COME CAMBIERÀ LA NOSTRA VITA? Il disegno di legge intende arrivare all’equiparazione tra lavoro agile e lavoro d’ufficio classico. La premessa è un accordo tra il dipendente e l’azienda, nel quale si definiscono alcuni parametri: rispetto dei tempi di riposo, strumenti usati, modalità di esecuzione dei compiti assegnati, controllo da parte dell’azienda. Lo stipendio e i diritti restano gli stessi. Sul fronte della sicurezza sono tutelati gli infortuni solo se connessi al lavoro che si sta svolgendo.

SI POTRÀ CONCILIARE FAMIGLIA E PROFESSIONE? L’idea di fondo è proprio quella di consentire una maggiore conciliazione tra vita privata e vita lavorativa, un obiettivo che è stato letto troppo spesso e pregiudizialmente come una rivendicazione solo delle donne, sulle quali in Italia ricade gran parte della cura di anziani e bambini. In realtà proprio la possibilità di lavorare ovunque potrebbe essere l’occasione da un lato per incrementare l’occupazione femminile, dall’altro per spingere più uomini ad avere un ruolo attivo in famiglia.

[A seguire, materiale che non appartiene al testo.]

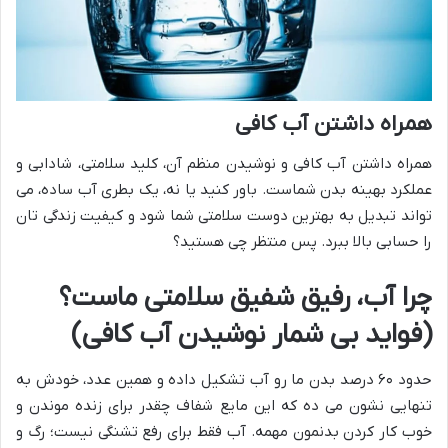
همراه داشتن آب کافی
همراه داشتن آب کافی و نوشیدن منظم آن، کلید سلامتی، شادابی و
عملکرد بهینه بدن شماست. باور کنید یا نه، یک بطری آب ساده، می
تواند تبدیل به بهترین دوست سلامتی شما شود و کیفیت زندگی تان
را حسابی بالا ببرد. پس منتظر چی هستید؟
چرا آب، رفیق شفیق سلامتی ماست؟
(فواید بی شمار نوشیدن آب کافی)
حدود ۶۰ درصد بدن ما رو آب تشکیل داده و همین عدد، خودش به
تنهایی نشون می ده که این مایع شفاف چقدر برای زنده موندن و
خوب کار کردن بدنمون مهمه. آب فقط برای رفع تشنگی نیست؛ رگ و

È UN BENE PER I DIPENDENTI? Due anni fa Marissa Mayer, amministratrice delegata di Yahoo!, costrinse gli impiegati a rinunciare al lavoro da casa. « Le persone» disse «sono più produttive quando sono da sole, ma sono più creative e collaborative quando sono insieme». Se l’assenza dall’ufficio ci porta a comprimere i tempi di lavoro e ci consente maggiore concentrazione, ci fa anche mancare una serie di stimoli, per primo il confronto con i colleghi. Il giusto mix è la miglior soluzione: in molte aziende nelle quali lo smart working è una realtà, i dipendenti tendono a lavorare fuori solo quando ne hanno bisogno.

C’È IL RISCHIO DI LAVORARE DI PIÙ? Il pericolo di non staccare mai esiste, per quanto il disegno di legge preveda rispetto di orari e tempi di riposo. Dovremmo però aprire un capitolo su quanto tempo dedichiamo al lavoro fuori dall’ufficio già oggi, in assenza di regole sullo smart working. Secondo una ricerca realizzata negli Stati Uniti, l’80% degli americani lavora anche da casa e, tra controllare le email la mattina a letto (lo fa il 50%) e la sera prima di addormentarsi (il 69%), totalizza la bellezza di 7 ore a settimana di lavoro in più, che equivalgono a una quindicina di giorni l’anno.

LO SMART WORKING DIVENTERÀ REALTÀ? Se fosse approvata così com’è, la legge sarebbe ottima. Ma alle norme bisognerà affiancare un lavoro sulla cultura predominante, quella che vede nella presenza fisica in ufficio l’unica misura possibile dell’impegno del dipendente. Una cultura che tende ad attraversare tutto il mondo produttivo: imprenditori, manager, dirigenti, rappresentanti sindacali. E gli stessi lavoratori, che l’hanno subita per anni e oggi l’hanno fatta propria.